Leben retten - jeden Tag
Das Kreis-DRK wurde im vergangenen Jahr zu 30.970 Notfällen gerufen
Der Rettungsdienst des DRK-Kreisverbands zieht Bilanz. Mit 30.970 Einsätzen waren die Retter 444 Mal häufiger unterwegs als 2008. Die Notärzte mussten im Schnitt mehr als 13-mal pro Tag ausrücken.
Kreis Göppingen - Wie unerlässlich die Arbeit der Rettungskräfte ist, zeigt ein Blick auf die Bilanz des vergangenen Jahres: 30.970-mal wurden die Mitarbeiter der DRK-Rettungswachen im Landkreis Göppingen angefordert.

- Das Telefon der Einsatzzentrale stand im vergangenen Jahr selten still.
Das waren Rettungseinsätze, Krankentransporte und die Alarmierungen der Notärzte zusammen gezählt – 84 Einsätze pro Tag. 2008 waren es insgesamt 30 526, beziehungsweise 83 Einsätze pro Tag. Die Rettungskräfte legten dabei 632.864 Kilometer zurück, 2008 waren es 659.056 Kilometer.
Die Disponenten der integrierten Leitstelle Göppingen, die vom DRK und dem Landkreis gemeinsam betrieben wird, schickten die Rettungsleute 9..271-mal zu Notrufen aus – das waren 25,4 Einsätze pro Tag.
Wegen der Schwere der Verletzungen oder Erkrankung von Patienten mussten die Notärzte der Göppinger Klinik am Eichert und der Geislinger Helfenstein Klinik 4.901-mal zusätzlich alarmiert werden, 2008 rückten sie 4.807-mal aus. Sie hatten im Jahr 2009 damit 13,43 Einsätze pro Tag (2008: 13,17).
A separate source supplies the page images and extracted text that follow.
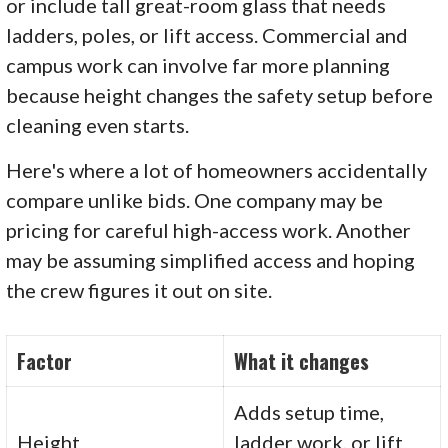
or include tall great-room glass that needs
ladders, poles, or lift access. Commercial and
campus work can involve far more planning
because height changes the safety setup before
cleaning even starts.
Here's where a lot of homeowners accidentally
compare unlike bids. One company may be
pricing for careful high-access work. Another
may be assuming simplified access and hoping
the crew figures it out on site.
Factor
What it changes
Adds setup time,
Height
ladder work, or lift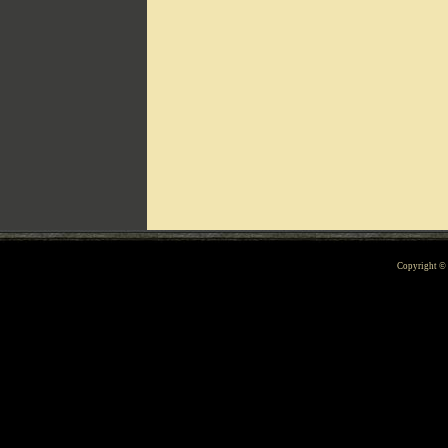
Can't include counters.html
Copyright 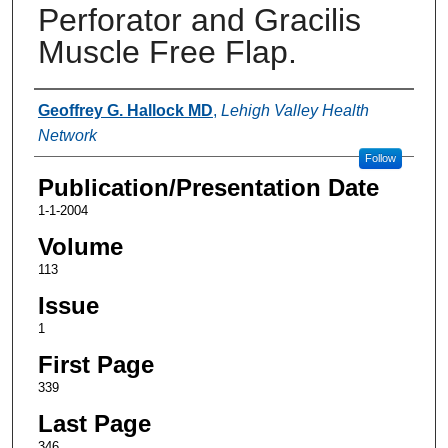
Perforator and Gracilis
Muscle Free Flap.
Authors
Geoffrey G. Hallock MD
,
Lehigh Valley Health
Network
Follow
Publication/Presentation Date
1-1-2004
Volume
113
Issue
1
First Page
339
Last Page
346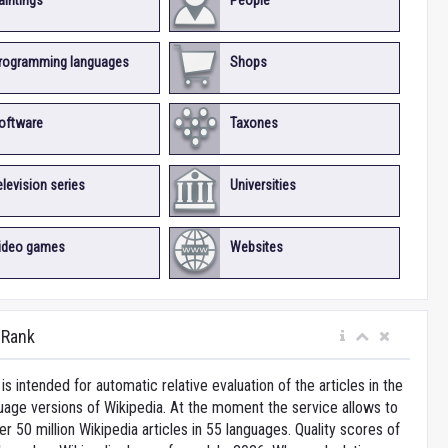
aintings
People
rogramming languages
Shops
oftware
Taxones
elevision series
Universities
ideo games
Websites
iRank
is intended for automatic relative evaluation of the articles in the
uage versions of Wikipedia. At the moment the service allows to
 50 million Wikipedia articles in 55 languages. Quality scores of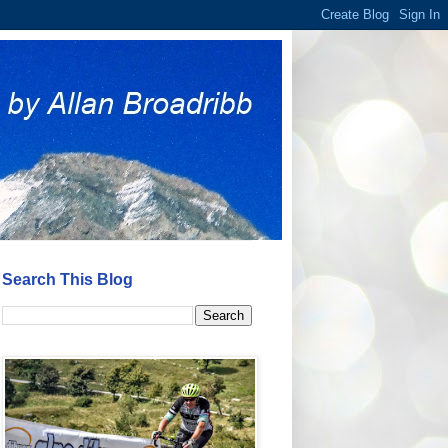
Search This Blog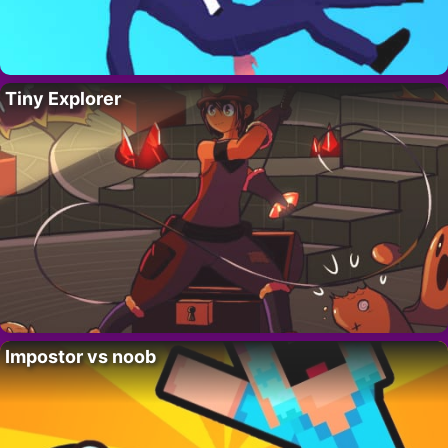
Tiny Explorer
Impostor vs noob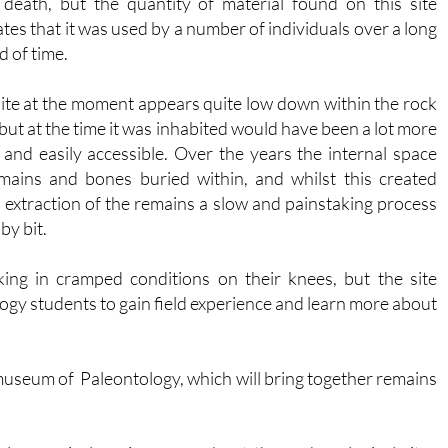
 death, but the quantity of material found on this site
ates that it was used by a number of individuals over a long
d of time.
ite at the moment appears quite low down within the rock
 but at the time it was inhabited would have been a lot more
and easily accessible. Over the years the internal space
 remains and bones buried within, and whilst this created
 extraction of the remains a slow and painstaking process
by bit.
ng in cramped conditions on their knees, but the site
ogy students to gain field experience and learn more about
w museum of Paleontology, which will bring together remains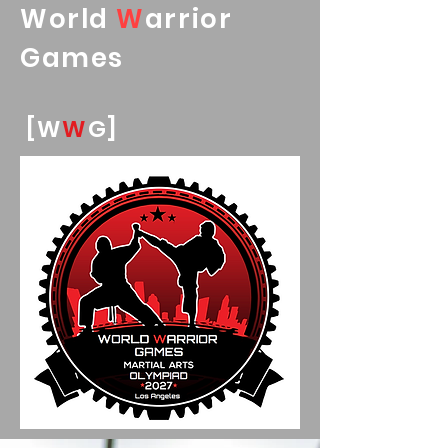
World
W
arrior
Games
[W
W
G]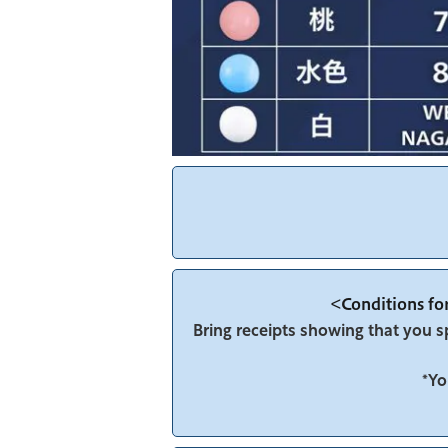
<Conditions for
Bring receipts showing that you 
*Yo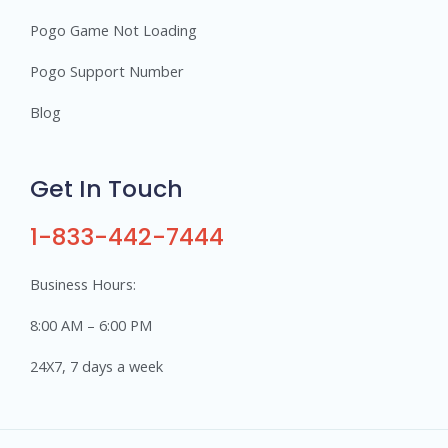
Pogo Game Not Loading
Pogo Support Number
Blog
Get In Touch
1-833-442-7444
Business Hours:
8:00 AM – 6:00 PM
24X7, 7 days a week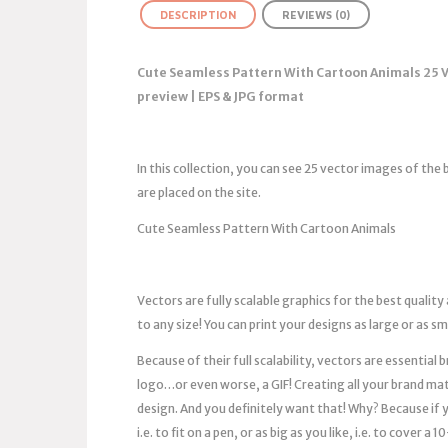
DESCRIPTION
REVIEWS (0)
Cute Seamless Pattern With Cartoon Animals 25 
preview | EPS & JPG format
In this collection, you can see 25 vector images of th
are placed on the site.
Cute Seamless Pattern With Cartoon Animals
Vectors are fully scalable graphics for the best quality
to any size! You can print your designs as large or as s
Because of their full scalability, vectors are essentia
logo…or even worse, a GIF! Creating all your brand mat
design. And you definitely want that! Why? Because if you
i.e. to fit on a pen, or as big as you like, i.e. to cover 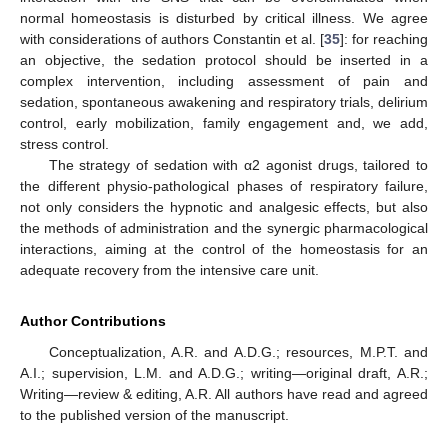
normal homeostasis is disturbed by critical illness. We agree
with considerations of authors Constantin et al. [
35
]: for reaching
an objective, the sedation protocol should be inserted in a
complex intervention, including assessment of pain and
sedation, spontaneous awakening and respiratory trials, delirium
control, early mobilization, family engagement and, we add,
stress control.
The strategy of sedation with α2 agonist drugs, tailored to
the different physio-pathological phases of respiratory failure,
not only considers the hypnotic and analgesic effects, but also
the methods of administration and the synergic pharmacological
interactions, aiming at the control of the homeostasis for an
adequate recovery from the intensive care unit.
Author Contributions
Conceptualization, A.R. and A.D.G.; resources, M.P.T. and
A.I.; supervision, L.M. and A.D.G.; writing—original draft, A.R.;
Writing—review & editing, A.R. All authors have read and agreed
to the published version of the manuscript.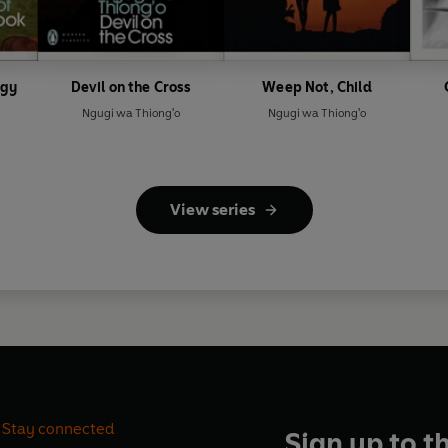
ogy
Devil on the Cross
Weep Not, Child
Ngugi wa Thiong'o
Ngugi wa Thiong'o
View series
Stay connected
Sign up to t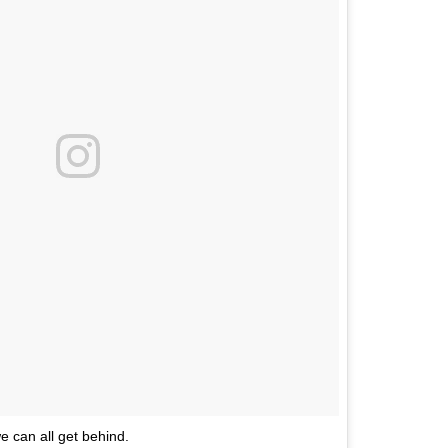
we can all get behind.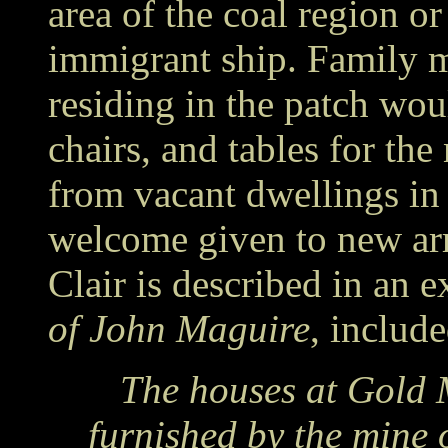
area of the coal region o
immigrant ship. Family 
residing in the patch wou
chairs, and tables for the
from vacant dwellings in 
welcome given to new arri
Clair is described in an 
of John Maguire
, include
The houses at Gold 
furnished by the mine 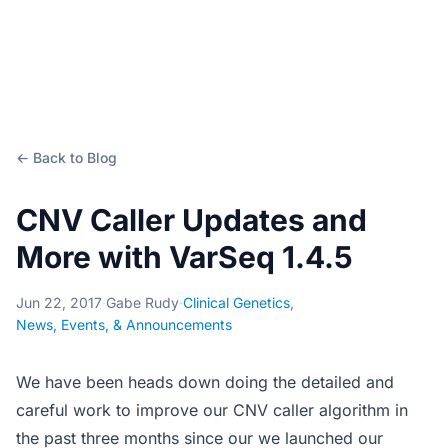
← Back to Blog
CNV Caller Updates and
More with VarSeq 1.4.5
Jun 22, 2017
·
Gabe Rudy
·
Clinical Genetics
,
News, Events, & Announcements
We have been heads down doing the detailed and
careful work to improve our CNV caller algorithm in
the past three months since our we launched our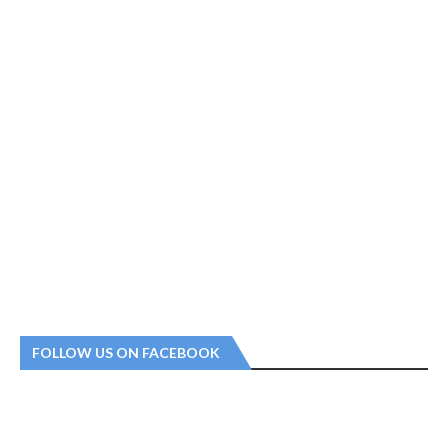
FOLLOW US ON FACEBOOK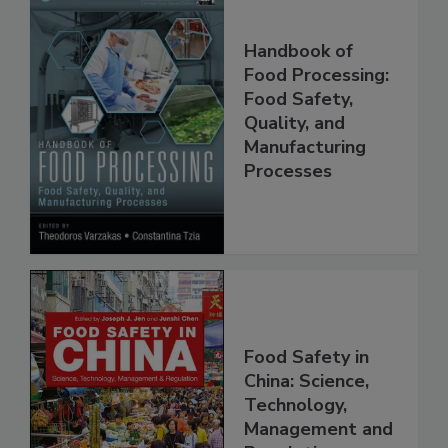
Handbook of
Food Processing:
Food Safety,
Quality, and
Manufacturing
Processes
Food Safety in
China: Science,
Technology,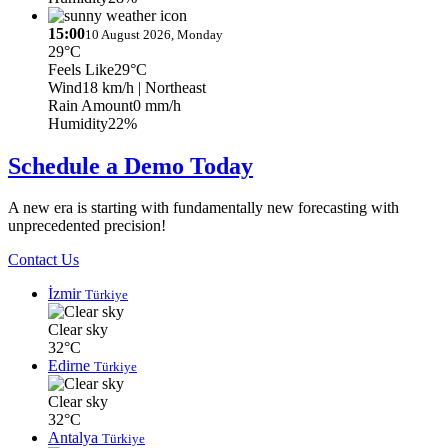
15:00
10 August 2026, Monday
29°C
Feels Like
29°C
Wind
18 km/h
| Northeast
Rain Amount
0 mm/h
Humidity
22%
Schedule a Demo Today
A new era is starting with fundamentally new forecasting with
unprecedented precision!
Contact Us
İzmir
Türkiye
Clear sky
32°C
Edirne
Türkiye
Clear sky
32°C
Antalya
Türkiye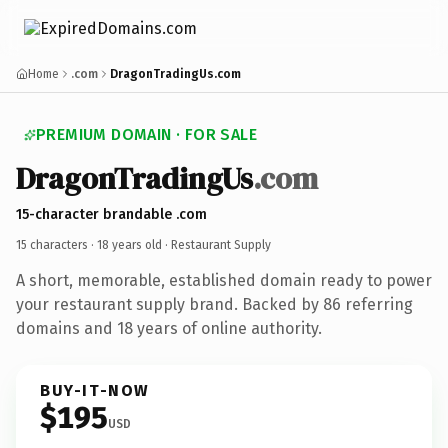
Home
.com
DragonTradingUs.com
PREMIUM DOMAIN · FOR SALE
DragonTradingUs
.com
15-character brandable .com
15 characters ·
18 years old
· Restaurant Supply
A short, memorable, established domain ready to power
your restaurant supply brand. Backed by 86 referring
domains and 18 years of online authority.
BUY-IT-NOW
$195
USD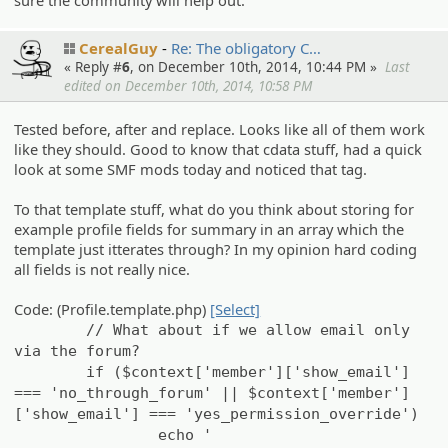
sure the community will help out.
CerealGuy
Re: The obligato­ry C…
« Reply #
6
, on December 10th, 2014, 10:44 PM »
Last
edited on December 10th, 2014, 10:58 PM
Tested before, after and replace. Looks like all of them work
like they should. Good to know that cdata stuff, had a quick
look at some SMF mods today and noticed that tag.
To that template stuff, what do you think about storing for
example profile fields for summary in an array which the
template just itterates through? In my opinion hard coding
all fields is not really nice.
Code: (Profile.template.php)
[Select]
// What about if we allow email only
via the forum?
if ($context['member']['show_email']
=== 'no_through_forum' || $context['member']
['show_email'] === 'yes_permission_override')
echo '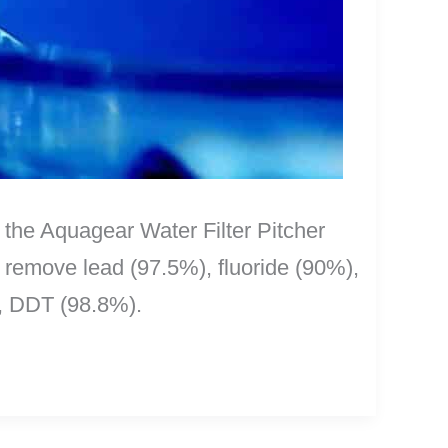
is the Aquagear Water Filter Pitcher
o remove lead (97.5%), fluoride (90%),
, DDT (98.8%).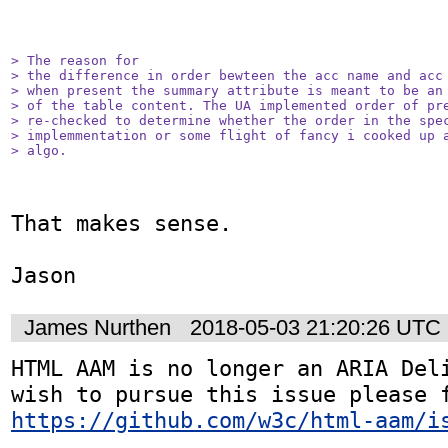
> The reason for

> the difference in order bewteen the acc name and acc 
> when present the summary attribute is meant to be an 
> of the table content. The UA implemented order of pre
> re-checked to determine whether the order in the spec
> implemmentation or some flight of fancy i cooked up a
> algo.
That makes sense.

Jason
James Nurthen
2018-05-03 21:20:26 UTC
HTML AAM is no longer an ARIA Deli
https://github.com/w3c/html-aam/i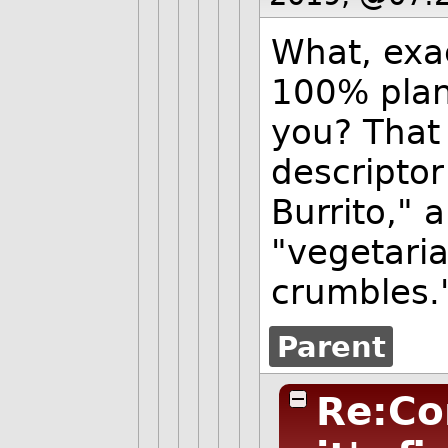
What, exa
100% plan
you? That
descriptor
Burrito," 
"vegetari
crumbles.
Parent
Re:Co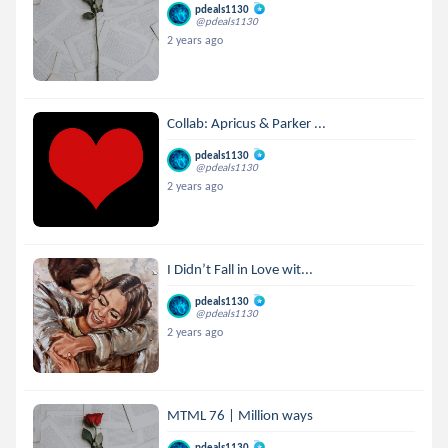
pdeals1130
@pdeals1130
2 years ago
Collab: Apricus & Parker ...
pdeals1130
@pdeals1130
2 years ago
I Didn’t Fall in Love wit...
pdeals1130
@pdeals1130
2 years ago
MTML 76 | Million ways
pdeals1130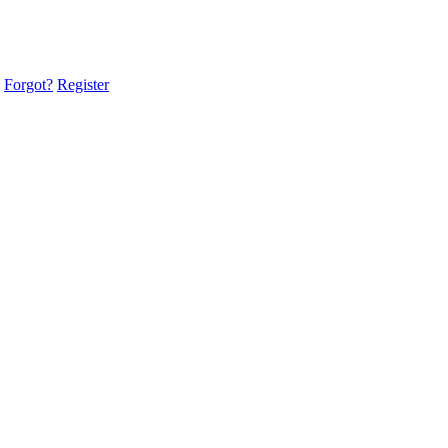
Forgot?
Register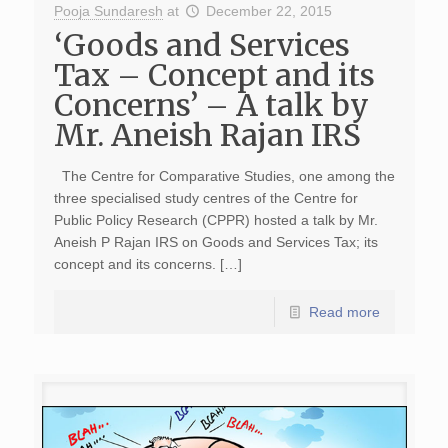
Pooja Sundaresh
at
December 22, 2015
‘Goods and Services
Tax – Concept and its
Concerns’ – A talk by
Mr. Aneish Rajan IRS
The Centre for Comparative Studies, one among the
three specialised study centres of the Centre for
Public Policy Research (CPPR) hosted a talk by Mr.
Aneish P Rajan IRS on Goods and Services Tax; its
concept and its concerns. […]
Read more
Die Zahl der Krankentransporte stieg von 16.720 im Vorjahr auf 16.798 in 2009. So oft mussten Patienten etwa von den Landkreis-Kliniken in andere Krankenhäuser, in ein Altenheim, zum Arzt oder nach Hause gebracht werden.
Wie bereits in den vorigen Jahren entfiel 2009 ein Großteil der Einsätze, nämlich 80 Prozent, auf internistische Notfälle, zu denen zum Beispiel Herzinfarkt, Schlaganfall oder Lungenembolie zählen. Es folgten mit 18 Prozent Unfälle. An dritter Stelle standen mit zwei Prozent sonstige Notfälle, etwa Vergiftungen.
„Auch 2009 ist eine Zunahme der Krankentransporte von Patienten mit Infektionen zu verzeichnen“, so der Leiter des Rettungsdienstes, Matthias Fink. Man habe 611 (2008: 573) solcher Fälle gezählt, bei denen die Rettungsdienstmitarbeiter mit besonderer Sorgfalt handeln und das benutzte Fahrzeug anschließend reinigen und desinfizieren mussten. Als Grund führt Matthias Fink Erreger an, die immer häufiger gegen Antibiotika resistent seien und zu chronischer Keimbesiedlung führten. Auch wurden 2009 etliche Patienten mit Verdacht auf Schweinegrippe in die Klinik gebracht.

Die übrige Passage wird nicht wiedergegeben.